Slide View : Parallel Computer Architecture and Programming : 15-418/618 Spring 2015

ragnarok451

Why is j also uniform? Since j computes the terms of the sin expansion and forms a distinct for loop in each program instance, I would think that each program instance would need its own version of j.

It seems like the program would work with it as a uniform variable, but potentially it would cause some slowdown, since every program instance would need to be at the same iteration of the for loop.

mingf

j is the number of terms that the Taylor expansion computes. It would be same for each program instances. Each program instances would be in the same pace when executing instructions. This is exactly what SIMD does.

Jing

but each program instance should maintain its own j, right ? Otherwise we will waste a lot of time locking and prevent the results from being wrong

jazzbass

@jing This is my understanding, I hope that this helps:

Uniform variables are shared across an entire gang. If we don't use uniform, a variable with a distinct storage location for each program instance in the gang will be created.

In this case we know that each program instance in the gang will execute the same number of iterations in the for loop, therefore we declare j as uniform.
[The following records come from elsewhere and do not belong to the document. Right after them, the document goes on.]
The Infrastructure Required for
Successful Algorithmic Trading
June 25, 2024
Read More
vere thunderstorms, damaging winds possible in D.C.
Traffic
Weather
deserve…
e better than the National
If we didn't declare it as uniform we would need to deal with the overhead of control flow divergence and dealing with masks (similar to what we did in assignment 1 problem 2), making our program more inefficient.

kayvonf

There are no locks in this program.

j is uniform because the fact that all instances carry out the same number of iterations is statically known. The program could be correctly written with j as a non-uniform per instance variable, but that would be less efficient, since that logic only needs to be carried out once per gang, not once per thread.
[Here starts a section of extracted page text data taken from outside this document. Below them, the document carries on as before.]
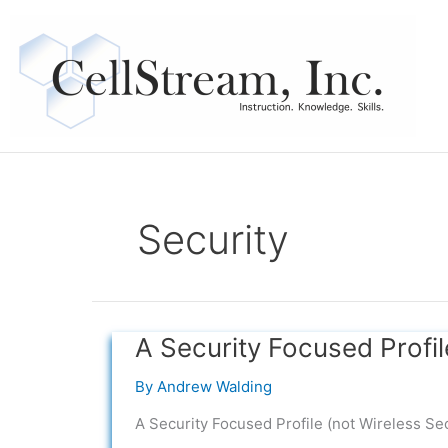
Skip
to
content
Security
A Security Focused Profil
A
Security
By
Andrew Walding
Focused
Profile
A Security Focused Profile (not Wireless Sec
(not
Note: Technically, I believe the program would not compile if j was just an int rather than a uniform int because you cannot directly compare a uniform int (terms) with an int (j). You'd have to copy terms into a per-instance int first.

BigFish

I agree with @mingf, we need to feed the same term computation instructions to different program instances.

ankit1990

@kayvonf A quick clarification on the text "All instances run ISPC code in parallel". Shouldn't it be "All instances run ISPC code concurrently."?

kayvonf

@ankit, yes, you are correct! I was sloppy. See, you caught me conflating abstraction with implementation. We all do it!

However, it's a very restricted form of concurrency due to the gang convergence guarantee.

The slide is now fixed! Good catch.

Jing

Why is it concurrent ? doesn't that all instances (on different lanes of SIMD) just perform the operations in parallel ? Sure each will have to wait for others to move on, but the very low-level they run in parallel, right ?

kayvonf

@jing: The ISPC language states that the instances in a gang run concurrently subject to a scheduling policy that preserves the gang convergence guarantee. There are schedules that preserve the guarantee without every instances executing in parallel. You also just conflated abstraction with implementation!

However, we know that the current implementation of ISPC does execute some instances of the gang in parallel.

Advanced Question: How does ISPC implement a gang of 16 instances on an 8-wide SIMD architecture. Do all instances execute in parallel? Do they execute concurrently? How does an implementation that does not execute all instances in parallel still respect the convergence guarantee? (If you can answer these questions you definitely understand how ISPC is implemented.)

Sherry

I'll take a try. Not all the instances execute in parallel; only 8 of them do. Yes, they execute concurrently. I think ISPC will execute the function twice actually, 8 instances each.

sanchuah

The 8-wide SIMD implementation of ISPC will execute 8 instances at once, then do another 8 instances.